Port Vale captain, Leon Legge, has shared his experiences with epilepsy, and how a footballer copes in lockdown, in a new podcast.
Chatting to the epilepsycast podcast, Legge, aged 34, spoke of his personal mission to educate others about epilepsy, a condition he has had since he was 16 years old. He revealed that the fact he has epilepsy has never been a problem for any of the football clubs he has played for.
Listen to the Podcast here
Legge, who has been at Port Vale since 2018, shared that he is using the time in lockdown to keep his fitness up, and play with his kids. He has even bought a bike and is taking the chance to go on long cycle rides. On when, and if, football should return as lockdown eases, Legge was clear that this should only happen when players’ safety can be guaranteed, as well as that of their families and clubs’ support staff.
More people need to know about epilepsy so it isn’t this big scary thing. Every case is different, but there is stuff that we can all relate to…
Legge had his first seizure at a training session in 2004. He had uncontrolled epilepsy causing many seizures throughout the time his football career was getting off the ground. Fortunately, he has never experienced stigma from any club because of the condition. He said: “With that first seizure, I headed the ball, and as I came back down to the floor everything went black. I woke up seeing all my teammates around me. Fortunately, the coach had a daughter who has epilepsy so he knew what to do.
“My epilepsy has never been a problem to my football clubs. When I arrive at a new club, they take my medical history. We chat about what triggers my seizures and what they need to do if I have a seizure and that’s that. It shouldn’t be a stigmatised condition, but I know it often is.”
Legge is on a mission to tell as many people about epilepsy as possible: “Whenever I’ve spoken about it with teammates, or when my mates have asked questions, I see that it reassures people. More people need to know about epilepsy so it isn’t this big scary thing. Every case is different, but there is stuff that we can all relate to.”
On the podcast, Legge reveals that achieving this goal isn’t always easy. He has seen people in social media comments deny that absence seizures exist. He also speaks passionately about a ‘seizure challenge’ that is currently being shared on TikTok. The challenge sees people cruelly imitating someone having a tonic clonic seizure, while a Juice Wrld song plays. Legge explains: “What makes the Tik Tok challenge even worse is that the rapper Juice Wrld died from a seizure. Stuff like this just makes getting people to understand epilepsy even harder.”
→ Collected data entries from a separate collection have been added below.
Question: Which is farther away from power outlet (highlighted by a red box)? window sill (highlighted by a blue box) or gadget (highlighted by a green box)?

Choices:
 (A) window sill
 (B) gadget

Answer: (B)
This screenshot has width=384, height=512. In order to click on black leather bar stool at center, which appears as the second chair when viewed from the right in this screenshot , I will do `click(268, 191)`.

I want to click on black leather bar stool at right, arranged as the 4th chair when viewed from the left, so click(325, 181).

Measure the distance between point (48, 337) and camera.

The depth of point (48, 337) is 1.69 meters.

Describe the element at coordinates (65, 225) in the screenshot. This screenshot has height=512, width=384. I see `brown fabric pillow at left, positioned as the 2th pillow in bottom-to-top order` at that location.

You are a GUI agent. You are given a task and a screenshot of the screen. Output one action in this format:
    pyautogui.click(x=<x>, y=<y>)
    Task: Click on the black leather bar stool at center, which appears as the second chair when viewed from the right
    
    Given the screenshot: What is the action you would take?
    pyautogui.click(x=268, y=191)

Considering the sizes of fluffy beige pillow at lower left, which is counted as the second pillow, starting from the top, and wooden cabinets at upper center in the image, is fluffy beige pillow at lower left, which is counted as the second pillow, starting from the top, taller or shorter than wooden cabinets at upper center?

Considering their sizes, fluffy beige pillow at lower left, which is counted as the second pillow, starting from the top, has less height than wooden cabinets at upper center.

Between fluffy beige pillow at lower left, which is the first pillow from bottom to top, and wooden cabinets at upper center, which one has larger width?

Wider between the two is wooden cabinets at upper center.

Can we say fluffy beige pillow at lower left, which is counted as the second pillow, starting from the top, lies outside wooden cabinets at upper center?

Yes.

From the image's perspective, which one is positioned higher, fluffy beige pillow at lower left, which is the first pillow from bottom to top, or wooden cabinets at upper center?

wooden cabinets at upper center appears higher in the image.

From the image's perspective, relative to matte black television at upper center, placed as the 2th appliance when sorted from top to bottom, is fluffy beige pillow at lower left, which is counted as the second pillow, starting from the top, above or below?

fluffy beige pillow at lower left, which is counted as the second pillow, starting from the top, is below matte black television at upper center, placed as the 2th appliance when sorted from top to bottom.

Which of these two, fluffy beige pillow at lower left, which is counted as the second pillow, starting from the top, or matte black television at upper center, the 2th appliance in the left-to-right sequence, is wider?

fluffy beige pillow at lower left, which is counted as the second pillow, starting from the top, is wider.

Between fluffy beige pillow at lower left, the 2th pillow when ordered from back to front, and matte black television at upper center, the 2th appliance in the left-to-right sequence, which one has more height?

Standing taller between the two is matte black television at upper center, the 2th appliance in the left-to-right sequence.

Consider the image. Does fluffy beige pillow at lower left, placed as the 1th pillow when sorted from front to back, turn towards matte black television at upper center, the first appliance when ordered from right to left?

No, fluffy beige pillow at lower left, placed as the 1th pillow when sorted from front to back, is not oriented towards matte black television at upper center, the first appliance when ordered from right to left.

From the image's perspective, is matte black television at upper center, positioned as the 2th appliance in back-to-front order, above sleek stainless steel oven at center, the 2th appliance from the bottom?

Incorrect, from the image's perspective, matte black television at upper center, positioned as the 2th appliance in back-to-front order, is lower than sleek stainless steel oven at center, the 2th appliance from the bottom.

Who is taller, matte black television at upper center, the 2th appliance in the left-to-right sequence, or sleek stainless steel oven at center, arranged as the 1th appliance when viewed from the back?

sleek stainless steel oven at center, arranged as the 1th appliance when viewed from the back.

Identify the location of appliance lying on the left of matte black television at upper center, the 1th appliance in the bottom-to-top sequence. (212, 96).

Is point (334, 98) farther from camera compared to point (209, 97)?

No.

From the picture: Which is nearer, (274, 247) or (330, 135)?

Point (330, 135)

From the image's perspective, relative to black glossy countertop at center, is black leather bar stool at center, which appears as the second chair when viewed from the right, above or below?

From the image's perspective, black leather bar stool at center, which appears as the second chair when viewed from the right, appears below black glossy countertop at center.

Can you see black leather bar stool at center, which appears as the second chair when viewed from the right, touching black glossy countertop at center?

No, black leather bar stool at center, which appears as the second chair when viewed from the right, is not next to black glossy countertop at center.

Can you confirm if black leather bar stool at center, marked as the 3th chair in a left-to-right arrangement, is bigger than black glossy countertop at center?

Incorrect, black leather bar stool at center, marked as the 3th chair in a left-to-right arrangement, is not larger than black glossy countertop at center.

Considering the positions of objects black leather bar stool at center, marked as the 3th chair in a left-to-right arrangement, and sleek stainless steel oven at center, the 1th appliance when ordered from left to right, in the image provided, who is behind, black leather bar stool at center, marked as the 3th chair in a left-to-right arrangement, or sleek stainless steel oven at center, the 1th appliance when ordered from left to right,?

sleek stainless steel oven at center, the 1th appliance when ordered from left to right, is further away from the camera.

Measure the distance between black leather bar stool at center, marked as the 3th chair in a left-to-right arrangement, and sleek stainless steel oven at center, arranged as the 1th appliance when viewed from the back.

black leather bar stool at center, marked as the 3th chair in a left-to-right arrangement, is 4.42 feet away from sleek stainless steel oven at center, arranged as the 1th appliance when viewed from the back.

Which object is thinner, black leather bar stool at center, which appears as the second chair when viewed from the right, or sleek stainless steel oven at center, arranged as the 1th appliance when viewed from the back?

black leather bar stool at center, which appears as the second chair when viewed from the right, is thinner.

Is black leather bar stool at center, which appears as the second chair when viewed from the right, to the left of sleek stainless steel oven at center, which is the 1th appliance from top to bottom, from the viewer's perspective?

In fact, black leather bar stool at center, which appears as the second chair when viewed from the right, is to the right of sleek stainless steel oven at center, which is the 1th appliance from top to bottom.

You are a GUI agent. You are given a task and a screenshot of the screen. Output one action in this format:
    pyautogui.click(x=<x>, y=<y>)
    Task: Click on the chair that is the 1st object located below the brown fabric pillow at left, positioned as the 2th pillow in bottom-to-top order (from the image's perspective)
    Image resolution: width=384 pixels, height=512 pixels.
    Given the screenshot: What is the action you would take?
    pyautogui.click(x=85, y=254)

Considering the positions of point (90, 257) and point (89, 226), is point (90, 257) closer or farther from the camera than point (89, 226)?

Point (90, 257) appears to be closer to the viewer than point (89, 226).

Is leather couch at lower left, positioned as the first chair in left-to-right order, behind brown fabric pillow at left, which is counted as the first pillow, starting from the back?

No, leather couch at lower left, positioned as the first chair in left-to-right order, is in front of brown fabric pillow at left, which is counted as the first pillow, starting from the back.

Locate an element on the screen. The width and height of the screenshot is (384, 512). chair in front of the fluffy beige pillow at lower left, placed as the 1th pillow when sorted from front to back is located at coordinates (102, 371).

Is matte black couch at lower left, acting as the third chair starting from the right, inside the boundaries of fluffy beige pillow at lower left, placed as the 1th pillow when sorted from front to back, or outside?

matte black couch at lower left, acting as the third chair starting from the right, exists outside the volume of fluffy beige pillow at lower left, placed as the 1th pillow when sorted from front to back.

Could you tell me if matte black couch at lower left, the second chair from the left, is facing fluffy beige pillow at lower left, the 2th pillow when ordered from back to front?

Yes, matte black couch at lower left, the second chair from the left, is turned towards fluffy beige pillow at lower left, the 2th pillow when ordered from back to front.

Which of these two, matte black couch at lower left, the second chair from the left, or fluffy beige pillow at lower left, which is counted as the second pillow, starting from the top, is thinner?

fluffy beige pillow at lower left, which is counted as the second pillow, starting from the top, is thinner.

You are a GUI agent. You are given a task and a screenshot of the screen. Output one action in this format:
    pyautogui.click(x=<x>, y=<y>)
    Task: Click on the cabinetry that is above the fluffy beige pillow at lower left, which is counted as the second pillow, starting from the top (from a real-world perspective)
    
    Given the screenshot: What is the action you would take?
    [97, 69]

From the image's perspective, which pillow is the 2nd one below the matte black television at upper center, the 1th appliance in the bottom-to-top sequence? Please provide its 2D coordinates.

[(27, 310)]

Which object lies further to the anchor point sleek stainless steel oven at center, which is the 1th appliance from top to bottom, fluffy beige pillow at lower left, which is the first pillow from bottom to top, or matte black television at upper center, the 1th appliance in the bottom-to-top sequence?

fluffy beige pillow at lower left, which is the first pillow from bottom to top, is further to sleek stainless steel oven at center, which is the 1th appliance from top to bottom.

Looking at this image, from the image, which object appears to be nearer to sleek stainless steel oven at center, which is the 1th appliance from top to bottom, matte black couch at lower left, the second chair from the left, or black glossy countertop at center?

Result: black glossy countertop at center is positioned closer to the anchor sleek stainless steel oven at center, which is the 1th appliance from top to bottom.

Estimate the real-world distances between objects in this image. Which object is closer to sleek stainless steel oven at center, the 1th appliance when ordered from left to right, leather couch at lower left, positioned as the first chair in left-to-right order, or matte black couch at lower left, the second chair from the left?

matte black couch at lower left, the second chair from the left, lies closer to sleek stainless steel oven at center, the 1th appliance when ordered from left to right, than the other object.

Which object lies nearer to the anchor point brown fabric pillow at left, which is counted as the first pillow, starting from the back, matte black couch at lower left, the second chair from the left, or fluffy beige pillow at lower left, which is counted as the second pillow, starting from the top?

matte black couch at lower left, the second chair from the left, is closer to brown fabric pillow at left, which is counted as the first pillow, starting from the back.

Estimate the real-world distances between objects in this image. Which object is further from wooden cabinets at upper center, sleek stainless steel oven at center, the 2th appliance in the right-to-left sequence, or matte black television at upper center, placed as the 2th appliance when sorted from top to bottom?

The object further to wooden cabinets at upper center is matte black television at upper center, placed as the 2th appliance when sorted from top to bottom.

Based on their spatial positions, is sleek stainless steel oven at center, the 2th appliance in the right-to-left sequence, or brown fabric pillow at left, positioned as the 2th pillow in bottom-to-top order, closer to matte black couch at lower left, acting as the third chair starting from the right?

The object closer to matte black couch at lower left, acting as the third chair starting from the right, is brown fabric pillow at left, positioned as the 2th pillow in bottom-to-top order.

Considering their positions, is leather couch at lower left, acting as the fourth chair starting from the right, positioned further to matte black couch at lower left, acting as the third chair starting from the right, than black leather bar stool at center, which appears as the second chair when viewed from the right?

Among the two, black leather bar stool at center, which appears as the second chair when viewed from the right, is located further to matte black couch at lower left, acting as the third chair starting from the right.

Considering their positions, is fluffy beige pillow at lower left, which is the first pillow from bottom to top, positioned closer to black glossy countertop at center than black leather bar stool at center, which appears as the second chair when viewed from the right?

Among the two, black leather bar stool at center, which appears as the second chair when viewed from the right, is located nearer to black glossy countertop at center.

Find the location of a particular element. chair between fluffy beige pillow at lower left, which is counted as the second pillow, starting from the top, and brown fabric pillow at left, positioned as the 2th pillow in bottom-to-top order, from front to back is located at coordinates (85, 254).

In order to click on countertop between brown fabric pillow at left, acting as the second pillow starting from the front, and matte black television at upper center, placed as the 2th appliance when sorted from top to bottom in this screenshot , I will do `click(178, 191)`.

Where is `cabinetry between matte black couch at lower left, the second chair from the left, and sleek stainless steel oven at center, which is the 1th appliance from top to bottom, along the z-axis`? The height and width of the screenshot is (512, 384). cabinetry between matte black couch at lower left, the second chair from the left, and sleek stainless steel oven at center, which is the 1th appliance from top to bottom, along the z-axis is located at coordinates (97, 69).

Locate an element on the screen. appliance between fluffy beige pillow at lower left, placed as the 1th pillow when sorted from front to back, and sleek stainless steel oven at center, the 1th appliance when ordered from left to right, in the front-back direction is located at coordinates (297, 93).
When asked what his advice would be to someone who has just been diagnosed with epilepsy, Legge said: “Don’t be scared. There’s a lot of people out there with information. Take the advice from your doctors. Don’t be scared to be open about it, with your friends and family, they’re the ones who are there to help.”
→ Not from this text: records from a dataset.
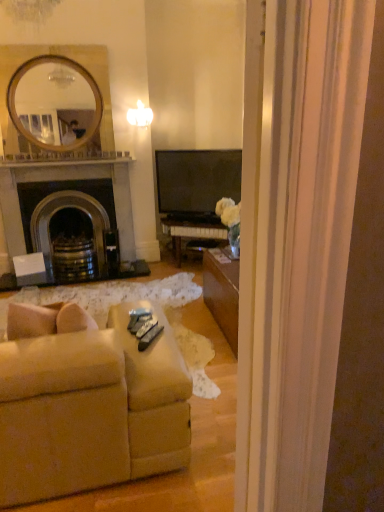 Question: Looking at the image, does beige fabric couch at lower left seem bigger or smaller compared to dark gray stone fireplace at left?

Choices:
 (A) small
 (B) big

Answer: (B)

Question: Does point (190, 417) appear closer or farther from the camera than point (127, 231)?

Choices:
 (A) closer
 (B) farther

Answer: (A)

Question: Is beige fabric couch at lower left spatially inside dark gray stone fireplace at left, or outside of it?

Choices:
 (A) outside
 (B) inside

Answer: (A)

Question: Relative to beige fabric couch at lower left, is dark gray stone fireplace at left in front or behind?

Choices:
 (A) front
 (B) behind

Answer: (B)

Question: Considering the positions of dark gray stone fireplace at left and beige fabric couch at lower left in the image, is dark gray stone fireplace at left taller or shorter than beige fabric couch at lower left?

Choices:
 (A) tall
 (B) short

Answer: (A)

Question: Considering the positions of dark gray stone fireplace at left and beige fabric couch at lower left in the image, is dark gray stone fireplace at left wider or thinner than beige fabric couch at lower left?

Choices:
 (A) wide
 (B) thin

Answer: (B)

Question: Is dark gray stone fireplace at left spatially inside beige fabric couch at lower left, or outside of it?

Choices:
 (A) outside
 (B) inside

Answer: (A) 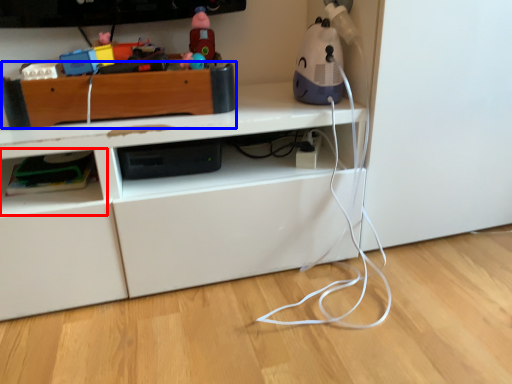 Question: Which object appears closest to the camera in this image, shelf (highlighted by a red box) or shelf (highlighted by a blue box)?

Choices:
 (A) shelf
 (B) shelf

Answer: (B) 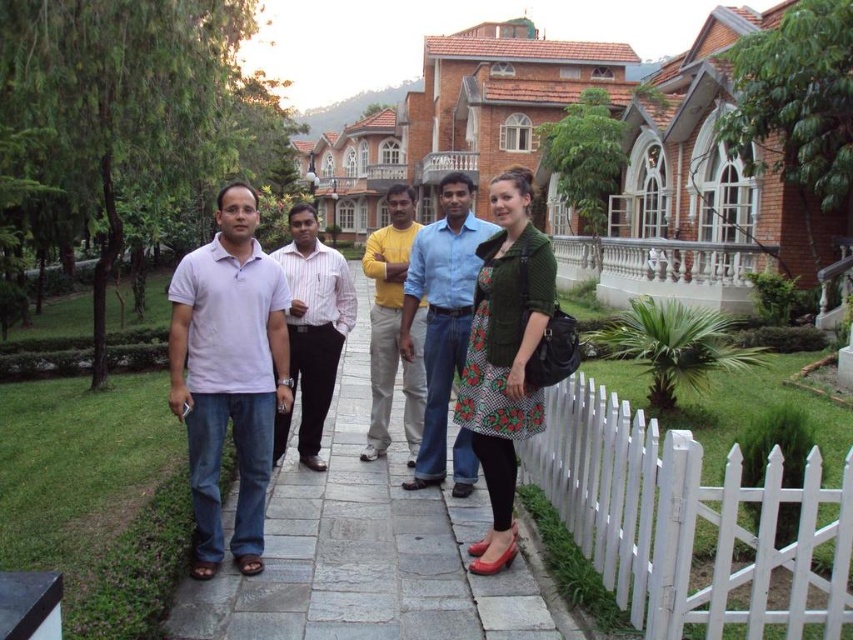 You are a photographer trying to capture a group photo of the striped cotton shirt at center and the yellow cotton shirt at center. Which shirt should you focus on first to ensure it fits entirely within the camera frame?

The striped cotton shirt at center is smaller than the yellow cotton shirt at center, so you should focus on the yellow cotton shirt at center first to ensure it fits entirely within the camera frame since it is larger and requires more space.

You are a photographer trying to capture a group photo of the five people standing on the pathway. You need to ensure that the white wooden fence at lower right and the white matte shirt at center are both visible in the frame. Based on their sizes, which object would require you to adjust your camera angle more to include it in the shot?

The white wooden fence at lower right has a greater width than the white matte shirt at center, so you would need to adjust your camera angle more to include the white wooden fence at lower right in the shot.

You are standing at the point with coordinates point [296,209] and want to walk to point [374,280]. Given that the path is 1 meter wide, will you be able to walk directly to the destination without stepping off the path?

The path is 1 meter wide, so you can walk directly to point [374,280] from point [296,209] without stepping off the path since the distance between them is within the path width. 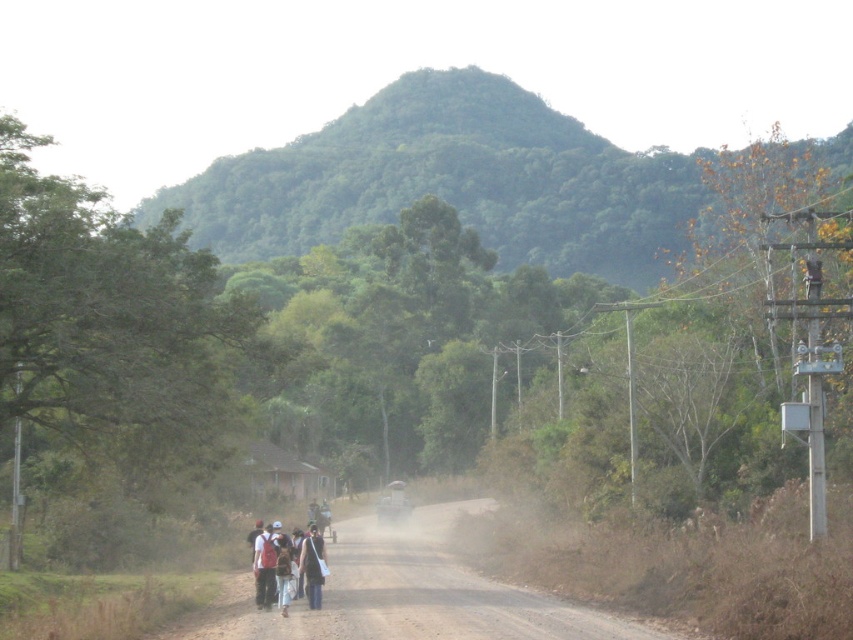 Based on the photo, you are a photographer positioned at the center of the dirt road. You want to capture both the white cotton shirt at center and the metallic silver motorcycle at center in your shot. Which object should you adjust your camera to focus on first to ensure it appears on the right side of the photo?

You should focus on the white cotton shirt at center first because it is positioned to the right of the metallic silver motorcycle at center, so adjusting the camera to include it on the right side will naturally place the metallic silver motorcycle at center on the left. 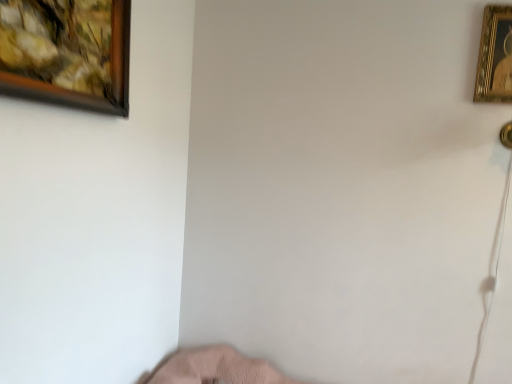 Question: From a real-world perspective, is gold metallic picture frame at upper right, marked as the first picture frame in a right-to-left arrangement, above or below wooden framed painting at upper left, positioned as the 2th picture frame in back-to-front order?

Choices:
 (A) above
 (B) below

Answer: (A)

Question: In terms of height, does gold metallic picture frame at upper right, which is counted as the second picture frame, starting from the left, look taller or shorter compared to wooden framed painting at upper left, which is the 1th picture frame in front-to-back order?

Choices:
 (A) tall
 (B) short

Answer: (A)

Question: Is gold metallic picture frame at upper right, which is counted as the second picture frame, starting from the left, to the left or to the right of wooden framed painting at upper left, positioned as the 2th picture frame in back-to-front order, in the image?

Choices:
 (A) left
 (B) right

Answer: (B)

Question: In terms of height, does wooden framed painting at upper left, which ranks as the second picture frame in right-to-left order, look taller or shorter compared to gold metallic picture frame at upper right, the second picture frame in the front-to-back sequence?

Choices:
 (A) tall
 (B) short

Answer: (B)

Question: Looking at the image, does wooden framed painting at upper left, which is the 1th picture frame in front-to-back order, seem bigger or smaller compared to gold metallic picture frame at upper right, which is counted as the second picture frame, starting from the left?

Choices:
 (A) big
 (B) small

Answer: (A)

Question: Is wooden framed painting at upper left, which is the first picture frame in left-to-right order, inside the boundaries of gold metallic picture frame at upper right, the second picture frame in the front-to-back sequence, or outside?

Choices:
 (A) inside
 (B) outside

Answer: (B)

Question: Is point (39, 11) positioned closer to the camera than point (501, 84)?

Choices:
 (A) farther
 (B) closer

Answer: (B)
Epilepsycast is a new podcast about all things epilepsy from UK charity Epilepsy Action. Through candid conversations, the podcast captures a little bit of what it is like to live with epilepsy in the UK today. The first episode, with Leon Legge, will be released on Monday 18 May to mark National Epilepsy Week. Further episodes will be released every other Monday.
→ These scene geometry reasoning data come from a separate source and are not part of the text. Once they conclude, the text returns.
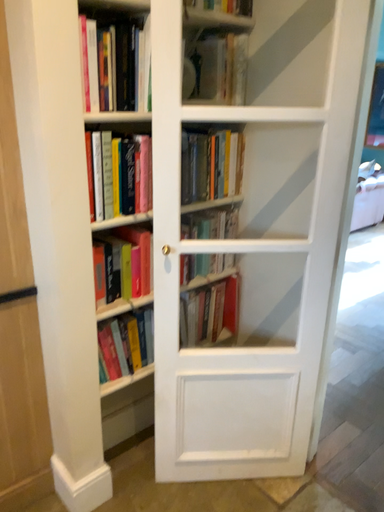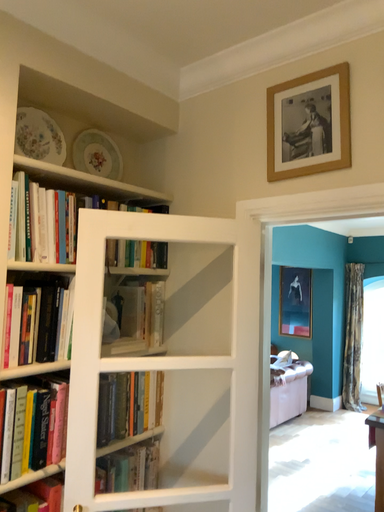 Question: How did the camera likely rotate when shooting the video?

Choices:
 (A) rotated upward
 (B) rotated downward

Answer: (A) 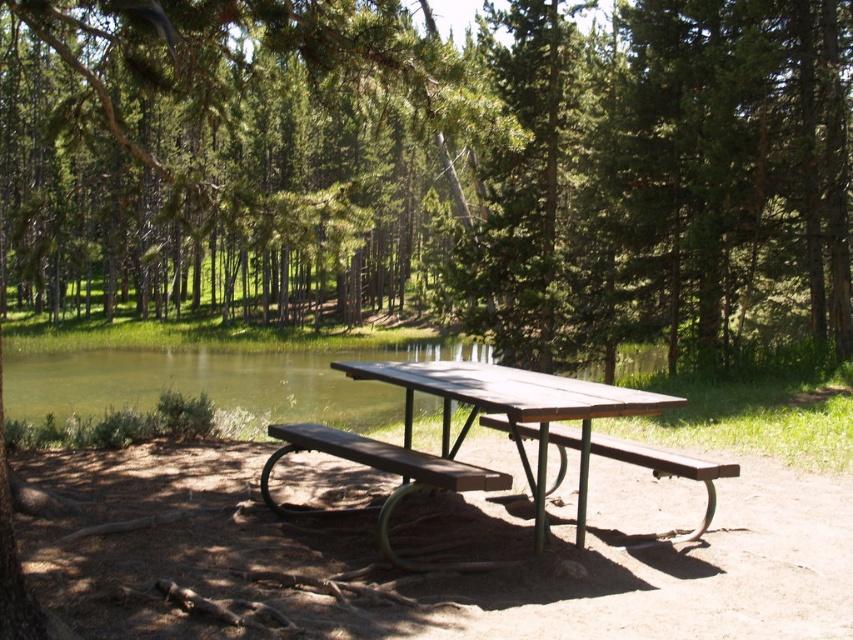 Does point (126, 100) come behind point (509, 372)?

Yes, it is.

Between green textured tree at center and wooden picnic table at center, which one is positioned higher?

green textured tree at center is above.

At what (x,y) coordinates should I click in order to perform the action: click on green textured tree at center. Please return your answer as a coordinate pair (x, y). This screenshot has width=853, height=640. Looking at the image, I should click on (438, 164).

Find the location of a particular element. Image resolution: width=853 pixels, height=640 pixels. green textured tree at center is located at coordinates (438, 164).

Between wooden bench at center and brown wooden bench at center, which one has less height?

wooden bench at center is shorter.

Which is above, wooden bench at center or brown wooden bench at center?

brown wooden bench at center is above.

Where is `wooden bench at center`? Image resolution: width=853 pixels, height=640 pixels. wooden bench at center is located at coordinates (384, 472).

The height and width of the screenshot is (640, 853). Find the location of `wooden bench at center`. wooden bench at center is located at coordinates (384, 472).

The image size is (853, 640). Describe the element at coordinates (438, 164) in the screenshot. I see `green textured tree at center` at that location.

Locate an element on the screen. green textured tree at center is located at coordinates (438, 164).

Identify the location of green textured tree at center. The height and width of the screenshot is (640, 853). (438, 164).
Epilepsy affects around one in every 100 people in the UK and 87 people are diagnosed with the condition every day. Each year, Epilepsy Action directly helps around 2 million people. The charity is committed to improving the lives of people with epilepsy, by campaigning for better services and raising awareness of the condition. At the moment, the charity’s freephone helpline, 0808 800 5050, is being staffed remotely. It is providing much-needed support to people affected by epilepsy in these challenging times.